Activity —
Leave out the pictures and repeat the entries below verbatim.
┌─ Exercise data
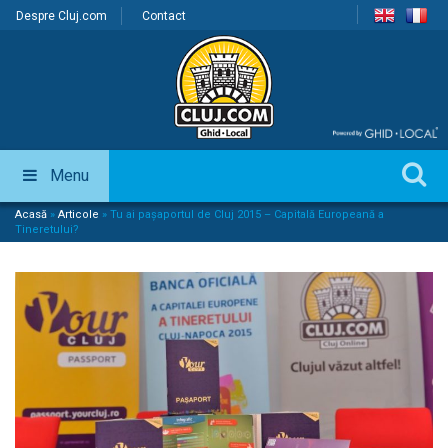
Despre Cluj.com
Contact
Menu
Acasă
»
Articole
»
Tu ai pașaportul de Cluj 2015 – Capitală Europeană a
Tineretului?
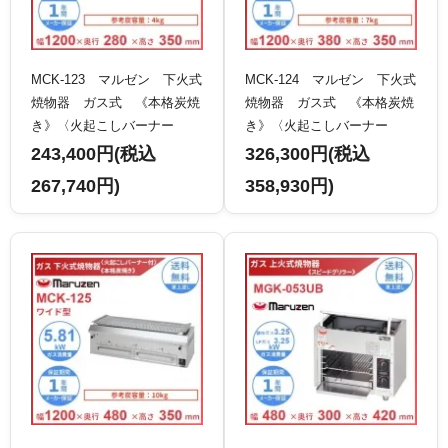
MCK-123 マルゼン 下火式
MCK-124 マルゼン 下火式
焼物器 ガス式 《本格炭焼
焼物器 ガス式 《本格炭焼
き》〈火起こしバーナー
き》〈火起こしバーナー
付〉 串焼用 クリーブラン
付〉 兼用型 クリーブラン
243,400円(税込
326,300円(税込
ド
ド
267,740円)
358,930円)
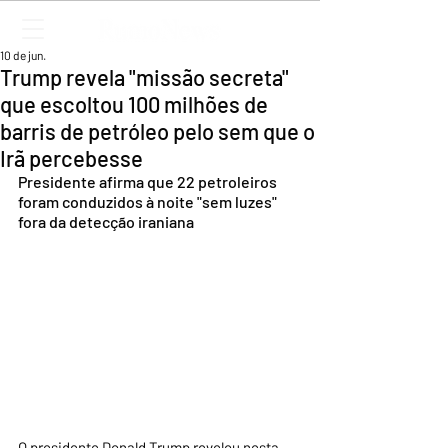
10 de jun.
Trump revela "missão secreta"
que escoltou 100 milhões de
barris de petróleo pelo sem que o
Irã percebesse
Presidente afirma que 22 petroleiros 
foram conduzidos à noite "sem luzes" 
fora da detecção iraniana
O presidente Donald Trump revelou nesta 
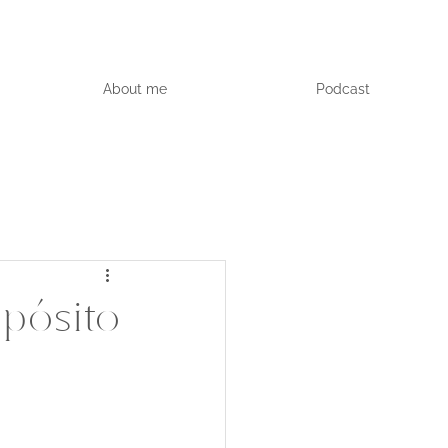
About me
Podcast
pósito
└─
Task answer —
Despre Cluj.com
Contact
Menu
Acasă
»
Articole
»
Tu ai pașaportul de Cluj 2015 – Capitală Europeană a
Tineretului?
MCK-123 マルゼン 下火式
MCK-124 マルゼン 下火式
焼物器 ガス式 《本格炭焼
焼物器 ガス式 《本格炭焼
き》〈火起こしバーナー
き》〈火起こしバーナー
付〉 串焼用 クリーブラン
付〉 兼用型 クリーブラン
243,400円(税込
326,300円(税込
ド
ド
267,740円)
358,930円)
10 de jun.
Trump revela "missão secreta"
que escoltou 100 milhões de
barris de petróleo pelo sem que o
Irã percebesse
Presidente afirma que 22 petroleiros 
foram conduzidos à noite "sem luzes" 
fora da detecção iraniana
O presidente Donald Trump revelou nesta 
About me
Podcast
pósito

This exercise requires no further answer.